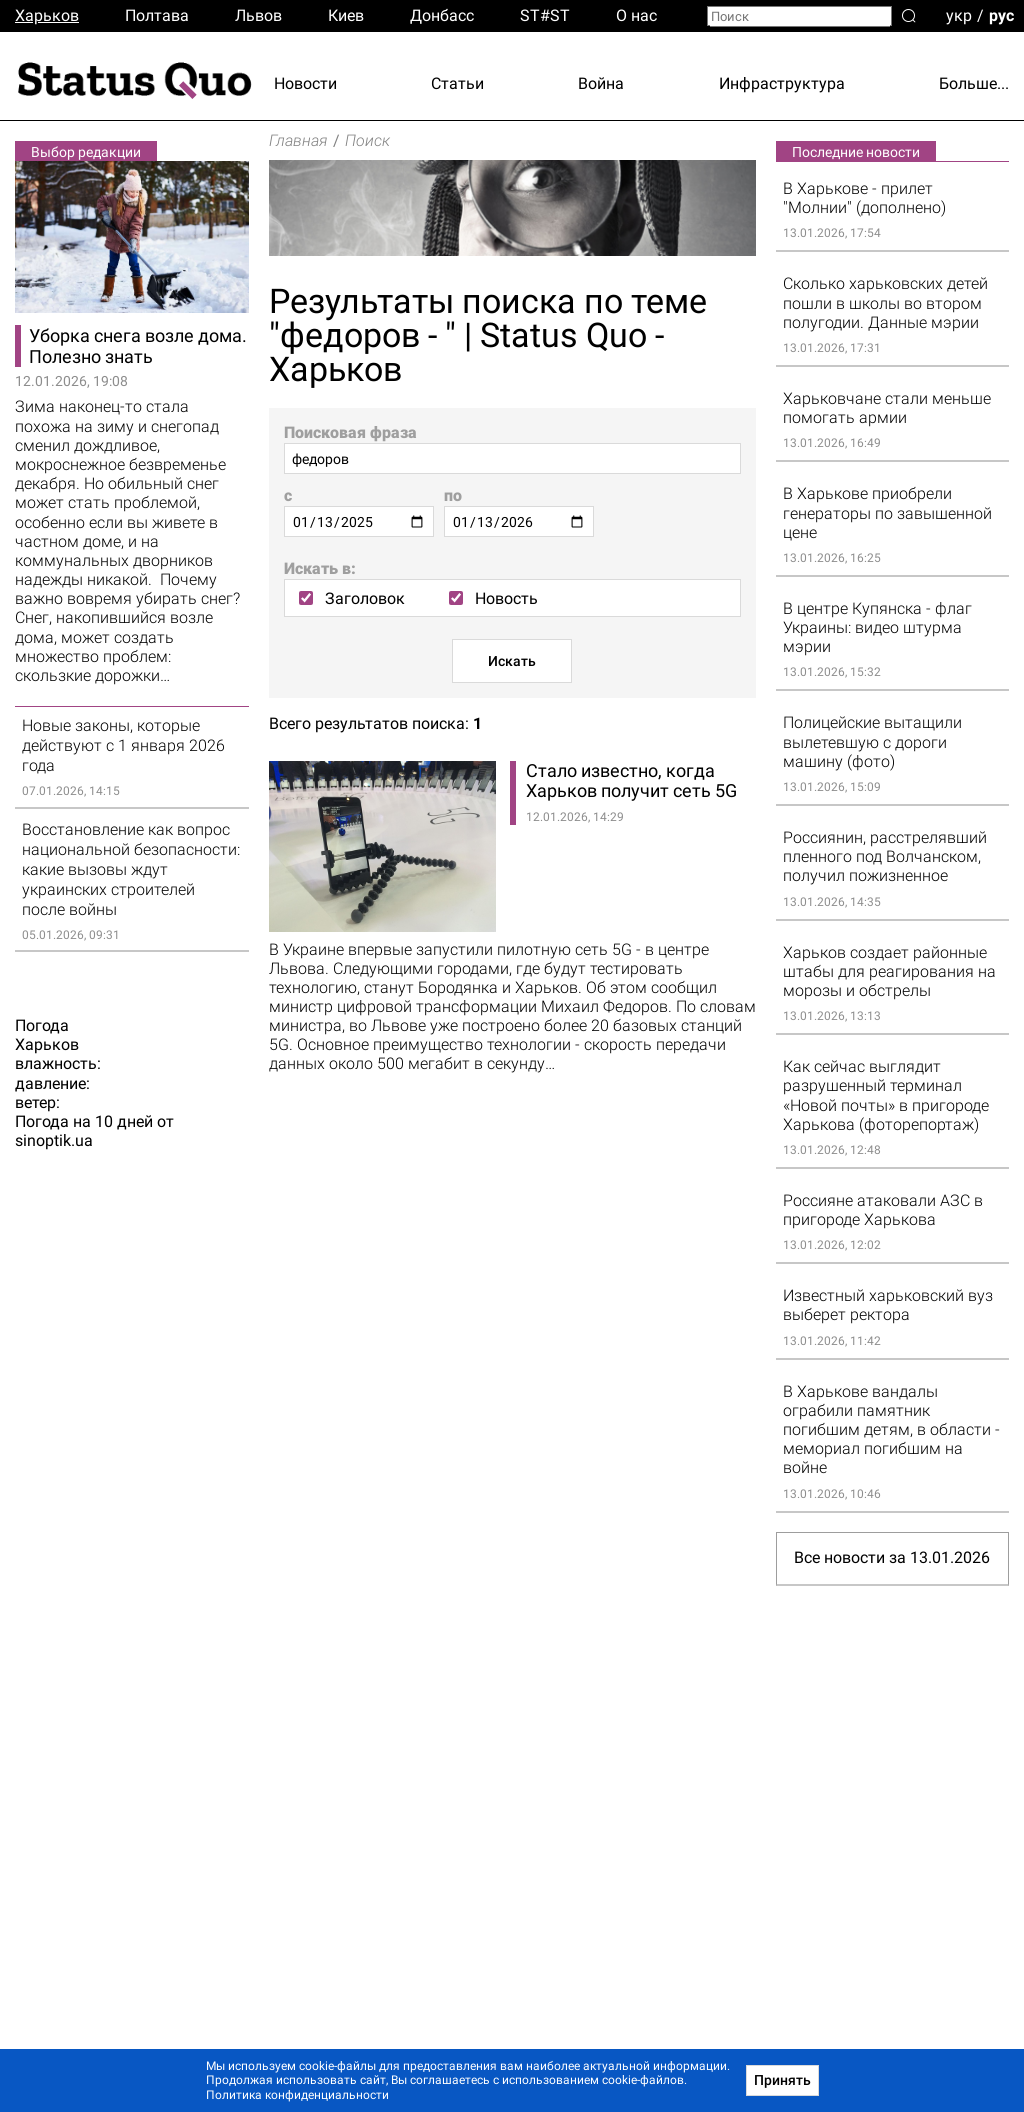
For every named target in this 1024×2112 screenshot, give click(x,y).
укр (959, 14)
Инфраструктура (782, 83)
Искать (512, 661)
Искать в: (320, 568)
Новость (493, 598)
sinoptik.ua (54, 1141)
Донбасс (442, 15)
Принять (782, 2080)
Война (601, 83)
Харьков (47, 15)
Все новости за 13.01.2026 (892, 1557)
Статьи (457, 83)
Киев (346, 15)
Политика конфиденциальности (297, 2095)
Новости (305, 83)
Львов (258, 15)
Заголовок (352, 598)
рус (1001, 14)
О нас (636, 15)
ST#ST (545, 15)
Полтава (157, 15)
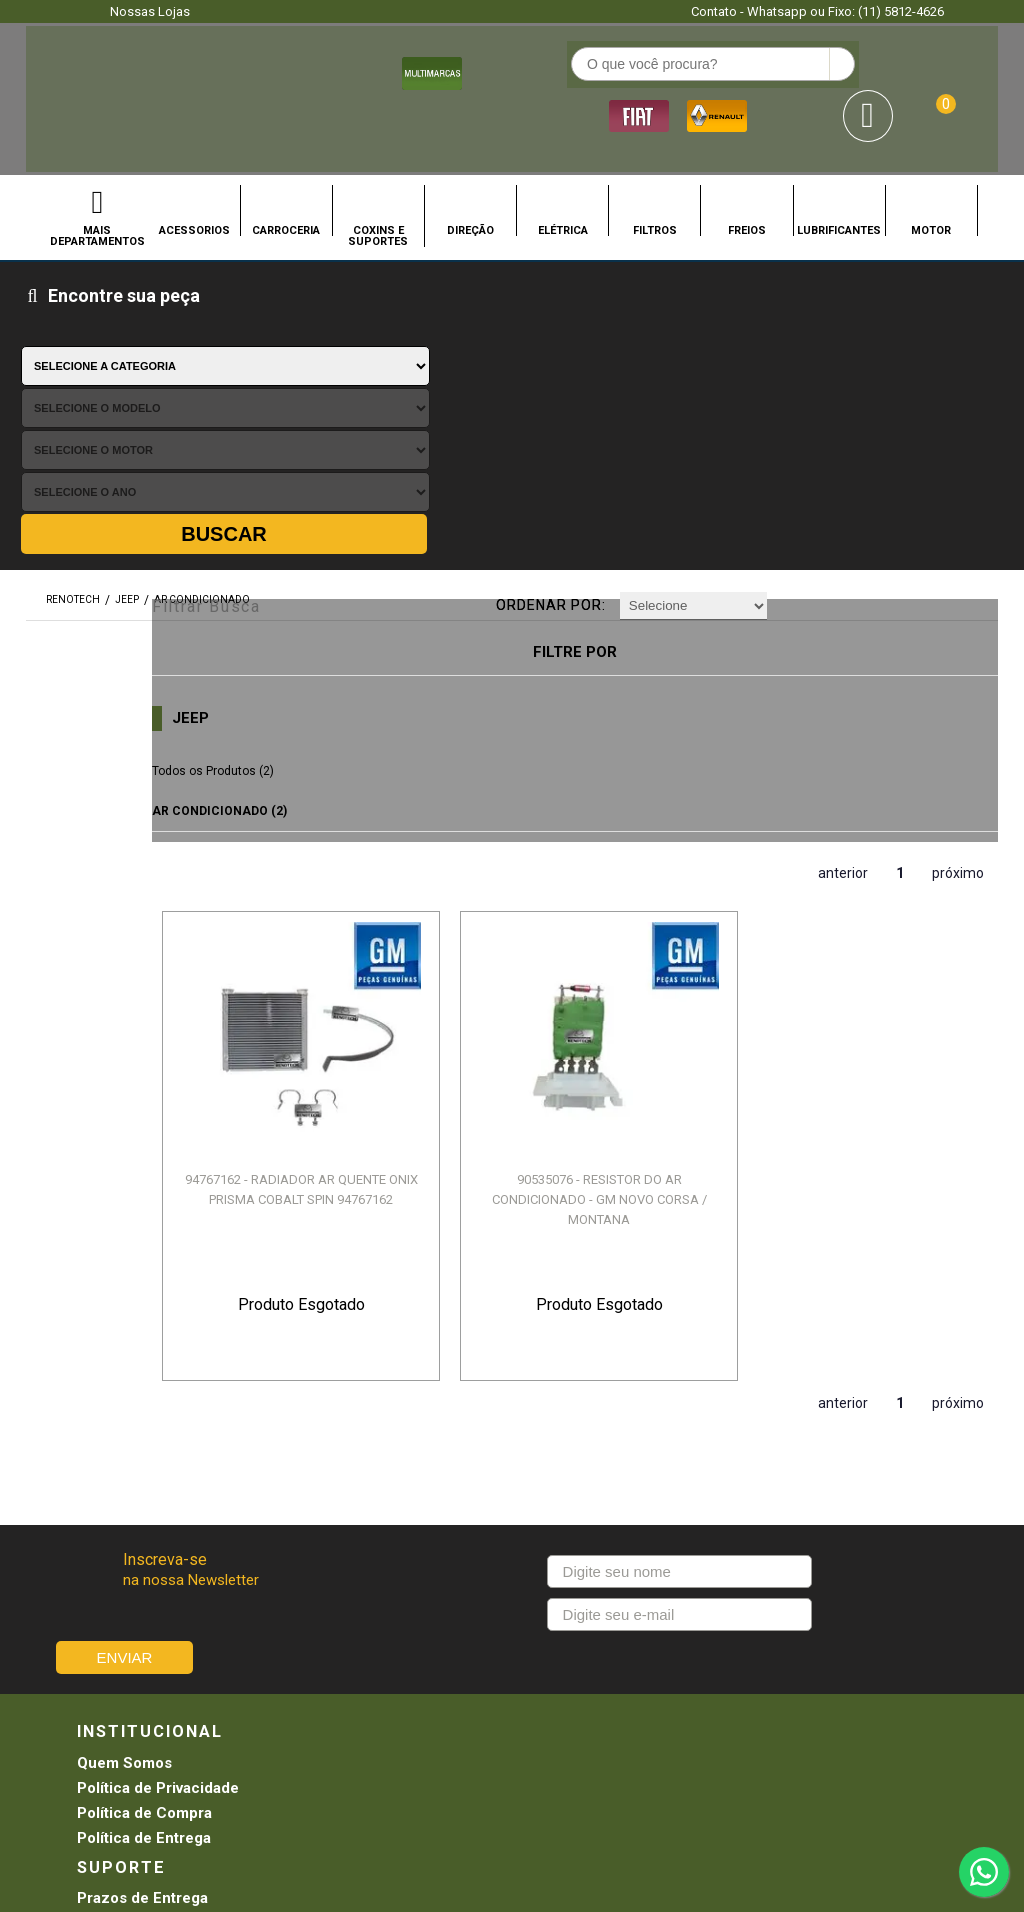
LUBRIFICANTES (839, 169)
————————
A verbatim copy of every record above is required, with all pictures omitted.

For every named target in this 1024×2112 screenshot, give click(x,y).
укр (959, 14)
Инфраструктура (782, 83)
Искать (512, 661)
Искать в: (320, 568)
Новость (493, 598)
sinoptik.ua (54, 1141)
Донбасс (442, 15)
Принять (782, 2080)
Война (601, 83)
Харьков (47, 15)
Все новости за 13.01.2026 (892, 1557)
Статьи (457, 83)
Киев (346, 15)
Политика конфиденциальности (297, 2095)
Новости (305, 83)
Львов (258, 15)
Заголовок (352, 598)
рус (1001, 14)
О нас (636, 15)
ST#ST (545, 15)
Полтава (157, 15)
LUBRIFICANTES (839, 169)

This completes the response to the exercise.